Exercise aim: When you reach the line in the data below that contains "https://www.amaranth10.com (120, 263)", please start repeating lines exactly, and stop after the line that contains "더존 아마란스10 차세대 DX 혁신 솔루션 (148, 280)", repeating nothing else.

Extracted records
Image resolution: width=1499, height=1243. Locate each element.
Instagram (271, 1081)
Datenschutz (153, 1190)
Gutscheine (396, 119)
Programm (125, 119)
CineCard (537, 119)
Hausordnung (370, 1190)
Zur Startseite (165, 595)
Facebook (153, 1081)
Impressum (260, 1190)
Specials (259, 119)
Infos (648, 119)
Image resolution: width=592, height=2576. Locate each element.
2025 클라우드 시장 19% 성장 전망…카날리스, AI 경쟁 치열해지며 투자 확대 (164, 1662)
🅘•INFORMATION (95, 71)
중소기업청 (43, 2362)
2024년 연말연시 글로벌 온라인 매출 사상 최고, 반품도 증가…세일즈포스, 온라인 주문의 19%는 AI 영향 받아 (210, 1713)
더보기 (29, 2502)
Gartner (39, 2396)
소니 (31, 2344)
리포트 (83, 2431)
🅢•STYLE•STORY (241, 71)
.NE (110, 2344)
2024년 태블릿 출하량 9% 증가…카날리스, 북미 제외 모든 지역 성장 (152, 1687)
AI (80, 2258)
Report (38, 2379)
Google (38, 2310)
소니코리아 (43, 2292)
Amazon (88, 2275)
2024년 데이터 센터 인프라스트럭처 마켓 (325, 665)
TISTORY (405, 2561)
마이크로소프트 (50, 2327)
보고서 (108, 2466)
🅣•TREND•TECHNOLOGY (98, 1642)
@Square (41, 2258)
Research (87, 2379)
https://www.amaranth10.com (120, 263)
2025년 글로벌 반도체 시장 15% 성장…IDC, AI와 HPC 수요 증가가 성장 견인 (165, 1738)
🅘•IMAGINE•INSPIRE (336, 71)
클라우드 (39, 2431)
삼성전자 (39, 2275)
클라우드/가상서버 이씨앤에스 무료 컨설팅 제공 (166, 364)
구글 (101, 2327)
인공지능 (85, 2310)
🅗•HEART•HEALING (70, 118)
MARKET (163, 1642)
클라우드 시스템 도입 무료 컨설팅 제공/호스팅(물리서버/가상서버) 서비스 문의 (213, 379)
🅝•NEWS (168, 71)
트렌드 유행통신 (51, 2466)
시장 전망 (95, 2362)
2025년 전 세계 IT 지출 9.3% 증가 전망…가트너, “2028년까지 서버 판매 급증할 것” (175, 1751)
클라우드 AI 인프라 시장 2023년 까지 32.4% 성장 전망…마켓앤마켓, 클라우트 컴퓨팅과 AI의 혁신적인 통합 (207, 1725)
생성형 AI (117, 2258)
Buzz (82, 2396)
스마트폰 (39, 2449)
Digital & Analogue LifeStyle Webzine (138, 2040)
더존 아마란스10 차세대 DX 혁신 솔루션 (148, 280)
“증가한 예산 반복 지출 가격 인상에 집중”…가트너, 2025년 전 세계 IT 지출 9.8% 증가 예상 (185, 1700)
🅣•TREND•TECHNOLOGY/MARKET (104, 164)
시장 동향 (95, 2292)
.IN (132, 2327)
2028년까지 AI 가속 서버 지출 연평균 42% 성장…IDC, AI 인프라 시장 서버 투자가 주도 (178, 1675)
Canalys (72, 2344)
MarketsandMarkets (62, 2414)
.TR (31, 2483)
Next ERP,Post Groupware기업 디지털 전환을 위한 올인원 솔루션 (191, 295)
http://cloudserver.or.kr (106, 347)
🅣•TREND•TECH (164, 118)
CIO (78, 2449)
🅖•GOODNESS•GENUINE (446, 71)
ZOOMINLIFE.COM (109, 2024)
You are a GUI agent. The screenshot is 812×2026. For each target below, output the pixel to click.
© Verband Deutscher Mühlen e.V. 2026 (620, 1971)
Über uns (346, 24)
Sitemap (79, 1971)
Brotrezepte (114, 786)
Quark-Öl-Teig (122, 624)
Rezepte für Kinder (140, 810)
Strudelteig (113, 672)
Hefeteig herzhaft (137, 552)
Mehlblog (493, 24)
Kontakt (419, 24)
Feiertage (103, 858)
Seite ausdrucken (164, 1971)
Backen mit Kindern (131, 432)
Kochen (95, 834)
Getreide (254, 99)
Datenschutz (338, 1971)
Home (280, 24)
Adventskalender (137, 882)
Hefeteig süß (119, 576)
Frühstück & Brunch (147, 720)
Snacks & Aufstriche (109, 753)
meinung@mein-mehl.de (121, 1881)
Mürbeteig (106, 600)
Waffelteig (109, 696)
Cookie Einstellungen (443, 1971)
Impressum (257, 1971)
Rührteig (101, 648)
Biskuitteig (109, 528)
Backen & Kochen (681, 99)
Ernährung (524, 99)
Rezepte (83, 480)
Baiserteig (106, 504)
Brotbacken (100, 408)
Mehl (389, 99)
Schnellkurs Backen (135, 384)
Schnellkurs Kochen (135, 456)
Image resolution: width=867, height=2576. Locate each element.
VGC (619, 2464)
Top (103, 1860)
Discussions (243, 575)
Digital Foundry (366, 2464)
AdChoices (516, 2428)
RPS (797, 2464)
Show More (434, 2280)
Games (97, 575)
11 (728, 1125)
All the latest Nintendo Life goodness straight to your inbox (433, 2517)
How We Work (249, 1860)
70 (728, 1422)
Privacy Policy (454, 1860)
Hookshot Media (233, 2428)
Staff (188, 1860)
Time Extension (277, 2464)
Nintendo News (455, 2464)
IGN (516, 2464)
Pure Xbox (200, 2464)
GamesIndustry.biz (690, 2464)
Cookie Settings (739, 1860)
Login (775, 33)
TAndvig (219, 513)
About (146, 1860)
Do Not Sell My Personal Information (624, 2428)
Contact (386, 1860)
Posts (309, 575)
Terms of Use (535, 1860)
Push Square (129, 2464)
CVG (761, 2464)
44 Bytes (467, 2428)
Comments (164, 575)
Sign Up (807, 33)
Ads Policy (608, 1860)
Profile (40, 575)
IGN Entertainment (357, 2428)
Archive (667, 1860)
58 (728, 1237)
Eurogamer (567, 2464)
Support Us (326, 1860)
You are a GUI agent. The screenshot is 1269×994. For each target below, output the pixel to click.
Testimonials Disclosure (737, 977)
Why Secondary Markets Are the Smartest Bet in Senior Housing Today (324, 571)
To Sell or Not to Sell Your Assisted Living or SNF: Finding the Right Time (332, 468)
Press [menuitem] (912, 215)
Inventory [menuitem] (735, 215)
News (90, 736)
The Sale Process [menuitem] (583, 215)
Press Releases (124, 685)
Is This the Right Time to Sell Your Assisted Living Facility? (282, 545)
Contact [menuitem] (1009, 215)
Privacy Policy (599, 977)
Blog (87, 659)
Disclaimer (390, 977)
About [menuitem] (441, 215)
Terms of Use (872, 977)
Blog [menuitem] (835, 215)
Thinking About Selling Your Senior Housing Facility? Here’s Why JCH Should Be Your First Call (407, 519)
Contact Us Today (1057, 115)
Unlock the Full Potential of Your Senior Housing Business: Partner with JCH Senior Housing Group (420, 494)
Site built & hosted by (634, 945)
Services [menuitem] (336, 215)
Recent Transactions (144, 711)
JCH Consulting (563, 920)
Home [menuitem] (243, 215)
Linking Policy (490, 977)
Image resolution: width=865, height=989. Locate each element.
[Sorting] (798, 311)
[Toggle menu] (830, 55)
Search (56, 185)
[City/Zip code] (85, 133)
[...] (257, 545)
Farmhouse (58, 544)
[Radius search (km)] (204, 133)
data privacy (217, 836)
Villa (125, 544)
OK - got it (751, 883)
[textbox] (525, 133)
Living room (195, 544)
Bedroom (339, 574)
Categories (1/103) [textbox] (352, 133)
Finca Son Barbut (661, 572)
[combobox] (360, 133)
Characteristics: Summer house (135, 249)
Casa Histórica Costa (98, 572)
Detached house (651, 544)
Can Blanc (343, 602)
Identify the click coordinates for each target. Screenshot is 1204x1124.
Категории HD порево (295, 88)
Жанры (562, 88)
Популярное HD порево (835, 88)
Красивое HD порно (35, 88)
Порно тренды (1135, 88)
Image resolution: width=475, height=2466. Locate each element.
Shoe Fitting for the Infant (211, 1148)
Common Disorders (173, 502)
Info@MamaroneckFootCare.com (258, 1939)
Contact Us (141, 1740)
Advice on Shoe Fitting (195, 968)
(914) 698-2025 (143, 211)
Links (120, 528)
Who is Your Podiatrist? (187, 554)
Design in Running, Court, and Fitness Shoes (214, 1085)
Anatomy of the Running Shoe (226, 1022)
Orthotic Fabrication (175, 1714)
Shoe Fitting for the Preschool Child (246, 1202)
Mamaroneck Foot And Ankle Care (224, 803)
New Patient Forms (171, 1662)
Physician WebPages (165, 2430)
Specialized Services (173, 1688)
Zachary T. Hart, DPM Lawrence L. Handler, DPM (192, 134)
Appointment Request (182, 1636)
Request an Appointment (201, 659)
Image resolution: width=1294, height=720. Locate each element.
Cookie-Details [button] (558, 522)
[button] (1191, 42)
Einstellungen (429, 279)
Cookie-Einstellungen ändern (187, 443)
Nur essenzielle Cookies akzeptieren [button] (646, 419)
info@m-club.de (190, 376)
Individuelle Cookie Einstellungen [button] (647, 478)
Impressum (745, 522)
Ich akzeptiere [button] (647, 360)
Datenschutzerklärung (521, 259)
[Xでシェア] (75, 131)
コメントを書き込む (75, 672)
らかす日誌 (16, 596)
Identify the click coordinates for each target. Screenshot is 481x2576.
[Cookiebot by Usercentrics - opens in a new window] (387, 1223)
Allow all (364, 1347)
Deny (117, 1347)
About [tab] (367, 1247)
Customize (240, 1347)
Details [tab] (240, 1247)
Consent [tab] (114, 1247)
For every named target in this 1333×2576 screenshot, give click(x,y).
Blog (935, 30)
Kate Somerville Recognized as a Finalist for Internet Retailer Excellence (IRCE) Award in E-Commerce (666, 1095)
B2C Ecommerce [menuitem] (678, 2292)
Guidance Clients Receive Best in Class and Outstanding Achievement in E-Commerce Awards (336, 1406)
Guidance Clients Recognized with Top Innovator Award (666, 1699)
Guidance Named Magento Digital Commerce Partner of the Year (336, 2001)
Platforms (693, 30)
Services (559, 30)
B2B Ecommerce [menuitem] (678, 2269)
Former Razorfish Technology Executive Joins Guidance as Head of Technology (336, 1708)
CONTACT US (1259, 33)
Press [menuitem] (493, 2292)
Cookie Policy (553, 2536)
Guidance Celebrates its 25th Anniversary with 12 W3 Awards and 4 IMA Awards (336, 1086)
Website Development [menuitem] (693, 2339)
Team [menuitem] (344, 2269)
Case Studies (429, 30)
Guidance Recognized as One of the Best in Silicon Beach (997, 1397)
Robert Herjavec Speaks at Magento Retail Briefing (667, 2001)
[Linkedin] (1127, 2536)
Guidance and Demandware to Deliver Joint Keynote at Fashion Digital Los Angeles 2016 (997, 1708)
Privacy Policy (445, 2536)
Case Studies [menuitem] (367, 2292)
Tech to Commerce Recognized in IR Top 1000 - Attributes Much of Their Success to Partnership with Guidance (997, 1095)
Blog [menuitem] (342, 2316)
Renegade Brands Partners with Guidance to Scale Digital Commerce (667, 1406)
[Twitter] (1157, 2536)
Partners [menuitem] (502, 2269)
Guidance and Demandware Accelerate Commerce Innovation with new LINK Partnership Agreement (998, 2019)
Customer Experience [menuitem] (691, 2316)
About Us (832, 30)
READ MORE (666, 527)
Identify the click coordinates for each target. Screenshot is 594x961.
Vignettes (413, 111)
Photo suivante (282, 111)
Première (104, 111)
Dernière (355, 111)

Result of this exercise:
https://www.amaranth10.com (120, 263)
2025년 글로벌 반도체 시장 15% 성장…IDC, AI와 HPC 수요 증가가 성장 견인 (165, 1738)
🅘•IMAGINE•INSPIRE (336, 71)
클라우드 (39, 2431)
삼성전자 (39, 2275)
클라우드/가상서버 이씨앤에스 무료 컨설팅 제공 (166, 364)
구글 (101, 2327)
인공지능 (85, 2310)
🅗•HEART•HEALING (70, 118)
MARKET (163, 1642)
클라우드 시스템 도입 무료 컨설팅 제공/호스팅(물리서버/가상서버) 서비스 문의 (213, 379)
🅝•NEWS (168, 71)
트렌드 유행통신 (51, 2466)
시장 전망 (95, 2362)
2025년 전 세계 IT 지출 9.3% 증가 전망…가트너, “2028년까지 서버 판매 급증할 것” (175, 1751)
클라우드 AI 인프라 시장 2023년 까지 32.4% 성장 전망…마켓앤마켓, 클라우트 컴퓨팅과 AI의 혁신적인 통합 (207, 1725)
생성형 AI (117, 2258)
Buzz (82, 2396)
스마트폰 (39, 2449)
Digital & Analogue LifeStyle Webzine (138, 2040)
더존 아마란스10 차세대 DX 혁신 솔루션 (148, 280)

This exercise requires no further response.